Sermon for the Third Sunday in Easter

April 14, 2024. Texts: Acts 3:12-19; 1 John 3:1-7; Luke 24:36b-48.

Do you remember when Bluetooth first became a thing? It was a little awkward, right? A stranger making no eye contact, in lively conversation with no visible correspondent. What on earth…? This was totally new territory.

A person talking to their own self is a slightly worrying thing. Someone having a conversation with no one at all can be truly alarming. Our only context for such things in those early days was mental illness. Our natural response was to be wary. Anything might happen.

The aftermath of Easter in the gospel of Luke was deeply unsettling in so many ways. More than a few people looked into the empty tomb. What they saw was confusing. Or, as Luke said, they were perplexed.

When the women shared their experience with Peter he went to see for himself. To his credit Peter believed the women. But he returned equally baffled. A dead Jesus they could handle. An empty tomb would have some explanation. But Luke makes sure we understand this: no one really had a vision for a risen Jesus.

There was no context for what people experienced with the empty tomb. It was just distressing. Even though at the tomb two dazzlingly dressed men told the Galilean women, “Why do you look for the living among the dead?”

Meanwhile the disciples were still in Jerusalem waiting together for…something to happen.  Luke says all eleven were there when two people arrived to tell of meeting a stranger on the road out of town to Emmaus, and over dinner with him, discovering he was Jesus. That was going to be a very awkward conversation, except that Jesus popped into the room, scaring the living daylights out of everyone.

The disciples had no context for this.

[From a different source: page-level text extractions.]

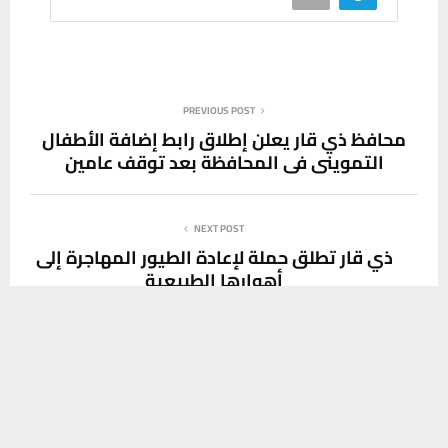
PREVIOUS POST
محافظ ذي قار يعلن إطلاق رابط إضافة الأطفال
التمويني في المحافظة بعد توقف عامين
NEXT POST
ذي قار تطلق حملة لإعادة الطيور المهاجرة إلى
أهوارها الطبيعية
يستخدم هذا الموقع ملفات تعريف الارتباط لتحسين تجربتك. سنفترض أنك
موافق على هذا، ولكن يمكنك إلغاء الاشتراك إذا كنت ترغب في ذلك.
موافق
قراءة المزيد
SOCIAL MEDIA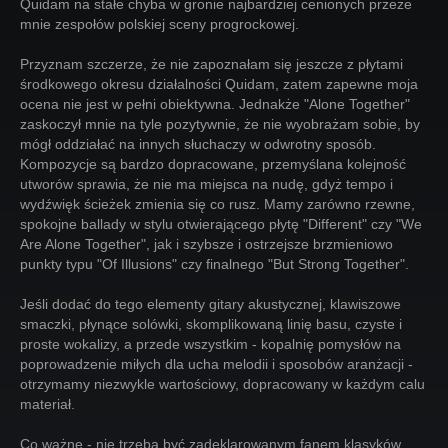
Quidam na stałe chyba w gronie najbardziej cenionych przeze
mnie zespołów polskiej sceny progrockowej.
Przyznam szczerze, że nie zapoznałam się jeszcze z płytami
środkowego okresu działalności Quidam, zatem zapewne moja
ocena nie jest w pełni obiektywna. Jednakże "Alone Together"
zaskoczył mnie na tyle pozytywnie, że nie wyobrażam sobie, by
mógł oddziałać na innych słuchaczy w odwrotny sposób.
Kompozycje są bardzo dopracowane, przemyślana kolejność
utworów sprawia, że nie ma miejsca na nudę, gdyż tempo i
wydźwięk ścieżek zmienia się co rusz. Mamy zarówno rzewne,
spokojne ballady w stylu otwierającego płytę "Different" czy "We
Are Alone Together", jak i szybsze i ostrzejsze brzmieniowo
punkty typu "Of Illusions" czy finalnego "But Strong Together".
Jeśli dodać do tego elementy gitary akustycznej, klawiszowe
smaczki, płynące solówki, skomplikowaną linię basu, czyste i
proste wokalizy, a przede wszystkim - kopalnię pomysłów na
poprowadzenie miłych dla ucha melodii i sposobów aranżacji -
otrzymamy niezwykle wartościowy, dopracowany w każdym calu
materiał.
Co ważne - nie trzeba być zadeklarowanym fanem klasyków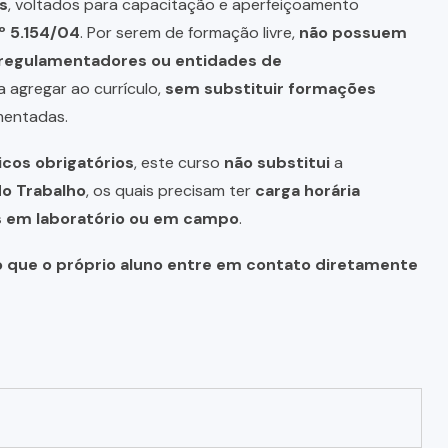
s
, voltados para capacitação e aperfeiçoamento
º 5.154/04
. Por serem de formação livre,
não possuem
s regulamentadores ou entidades de
a agregar ao currículo,
sem substituir formações
mentadas.
icos obrigatórios
, este curso
não substitui
a
do Trabalho
, os quais precisam ter
carga horária
as em laboratório ou em campo
.
o que o próprio aluno entre em contato diretamente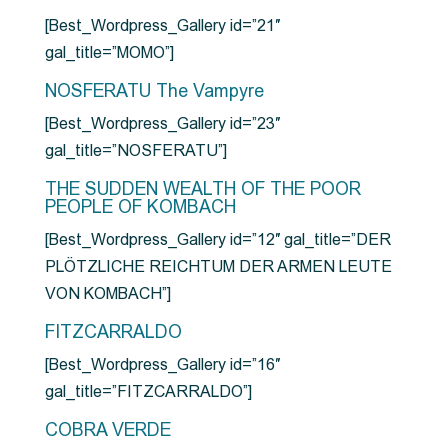
[Best_Wordpress_Gallery id=”21″
gal_title=”MOMO”]
NOSFERATU The Vampyre
[Best_Wordpress_Gallery id=”23″
gal_title=”NOSFERATU”]
THE SUDDEN WEALTH OF THE POOR
PEOPLE OF KOMBACH
[Best_Wordpress_Gallery id=”12″ gal_title=”DER
PLÖTZLICHE REICHTUM DER ARMEN LEUTE
VON KOMBACH”]
FITZCARRALDO
[Best_Wordpress_Gallery id=”16″
gal_title=”FITZCARRALDO”]
COBRA VERDE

They thought they were seeing a dead person. Who wants to be haunted by a ghost?

See, the thing is that we have a context for living. And we have a context for dead. We have a context for mortal, and a context for immortal. But Jesus always did challenge boundaries. The disciples had no doubt that he’d died on the cross. Yet he said, “Look at my hands and my feet; see that it is I myself. Touch me and see; for a ghost does not have flesh and bones as you see that I have.”

Resurrection presents a context for God that isn’t easily understood or valued. Our God is a living God. Israel believed this from the beginning. David took the living God seriously when he was preparing to go up against Goliath. The giant didn’t, and that made all the difference.

The first witnesses to the resurrection got to meet the risen Christ. They were eventually convinced that Jesus was alive. Now they had to learn how to take Jesus’s message to the world.

It would be a mistake to think that the church’s beginning was a meteoric rise to prominence.  The message seems rather to be that being witnesses to the living God requires learning how to get ourselves out of the way so God’s power can be recognized in the world.  This is certainly the story of Acts 3.

When Peter and John healed a lame man everyone assumed they were miracle workers invested with special powers to heal. But Peter tells them God is the one who did the healing. Really, this part of scripture should never have been named “The Acts of the Apostles”.  It should be called “The Acts of God.”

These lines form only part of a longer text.